I wonder. All. The. Time. Truth be told, I worry about it more than I’d like to admit. In a house filled with boys, we battle these issues regularly. But, I know from other moms I’ve talked to, that this can happen with all boys, all girls or a mix of both. Where two or more siblings are gathered, there’s bound to be some rivalry.

As a homeschooling family with four boys, our school work involves just as much, if not more character training in brotherly kindness than anything else. Because we spend so much time together at home, there are a plethora of training opportunities waiting around every corner. And I mean EVERY corner. Most days I am baffled by the amount of ongoing tit for tat and, what feels like, never-ending rights violations amongst our crew. You might be thinking that I am strictly talking about my sons. No, this would include me too.

God has a way of showing His children the parallels between our relationship with Him and ours with our own children. Often, my eyes are opened to this when I am busy complaining and feeling defeated by all the ways that I cannot control my boys.

Can you relate?

He knows where I am weak. And if I am willing to pour out to God, to offer Him my weaknesses and frustrations, He is always faithful to help me live beyond myself. He can do that for all of us.

But, too often I’ve held on to my rights and all the ways that I felt they’ve been violated within a given day . . . and I keep a tight grip on my justifications for being frustrated and feeling defeated by my inability to make my children be kind to
one another. Being a homeschooling mom can be wearying, exhausting…but our God
sees me. He sees you. He knows how difficult the heart issues of raising and educating our children can be. And that is why He’s waiting for us to pour out,
to empty ourselves of all the striving and battling we do on our own…without
Him.

I’m convinced that the most important work we, as moms, can and should be doing for our children, is done on our knees. Our God wants to fill those deep places within us with His Truth. If we can begin to name those weaknesses within us, those areas that keep us feeling defeated in our homeschooling and parenting, that’s when God can do some real work in our own hearts and in the hearts of our children.
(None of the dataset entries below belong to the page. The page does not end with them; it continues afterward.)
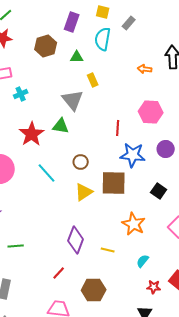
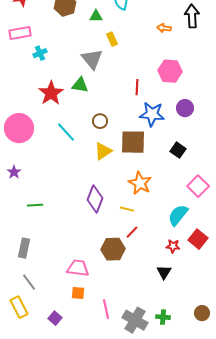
orange star: (134, 224) -> (140, 183), moved
cyan semicircle: (143, 261) -> (178, 215), moved, size x1.6
red line: (59, 273) -> (132, 232), moved

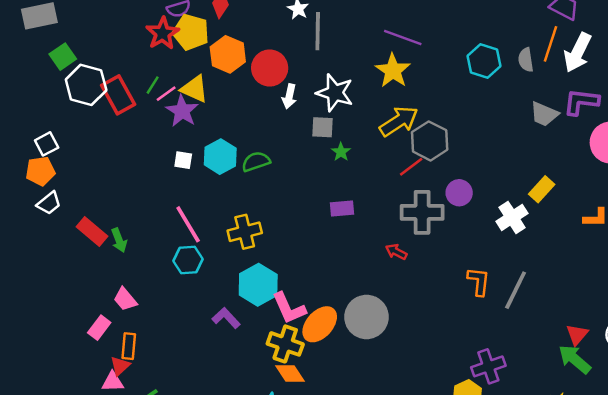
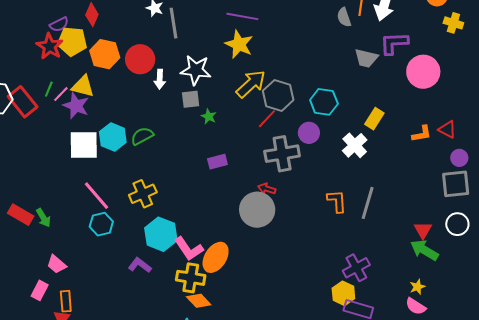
cyan hexagon: (484, 61) -> (324, 102), moved
white square: (183, 160) -> (84, 145), size x2.0
gray circle: (366, 317) -> (257, 210), moved

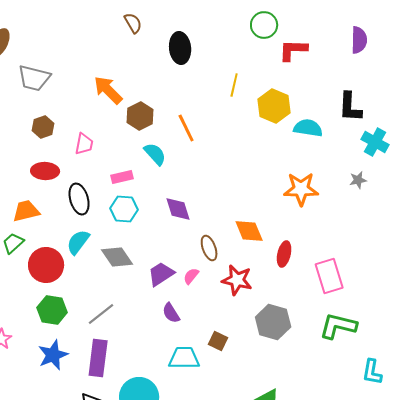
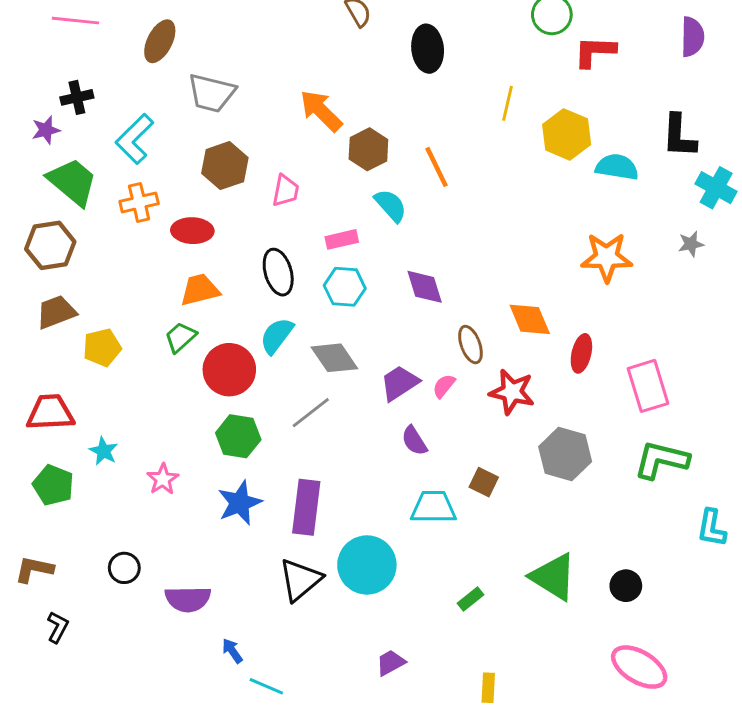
brown hexagon: (43, 127) -> (225, 166), size x1.4
red ellipse: (45, 171) -> (192, 231), moved
gray line: (101, 314) -> (311, 413), moved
It feels like an absolute miracle to me when we have a day at home that just…works. I questioned it for the longest time. I wondered, what’s different? Why was there peace today, but not yesterday? I want to know what I did differently so I can emulate it tomorrow. And that’s when I realize . . . it wasn’t the way I organized our workboxes differently that day or the cool science experiments we did. It wasn’t that we read more or read less or tapped into some of our fun “back pocket” learningactivities.

All of these resources are great, but by themselves, they weren’t the answer. It was my heart that God had changed. He has shown me the hardness of my own heart toward difficulty and is slowly showing me with heavy doses of grace and mercy, the value in perseverance while abiding in Him. Without first submitting to God, praying specifically and asking Him to show the way . . . it will be a continued futile and hopeless battle to help our children learn how to love one another.

The long hours spent at home, teaching our children will bear fruit. I believe that these years at home will always supply us with ample opportunities in dealing with sibling rivalry. But the more time we spend together learning in the everyday moments of our homeschooling days, how to love one another, the more I see changed hearts. Often, those moments are experienced when we take what we’ve learned at home and apply it out in the world and I think, “Ah, there’s the fruit! They can show kindness toward one another.”

There are so many excellent resources out there on Godly character training, but the first thing we need is something all of us already have . . . weaknesses! Our weaknesses and neediness for help in training up our children is exactly where God will do His greatest work.

So, our weaknesses actually ARE our greatest strengths and the beginning of the miraculous Godly heart training that we can pass on to our children.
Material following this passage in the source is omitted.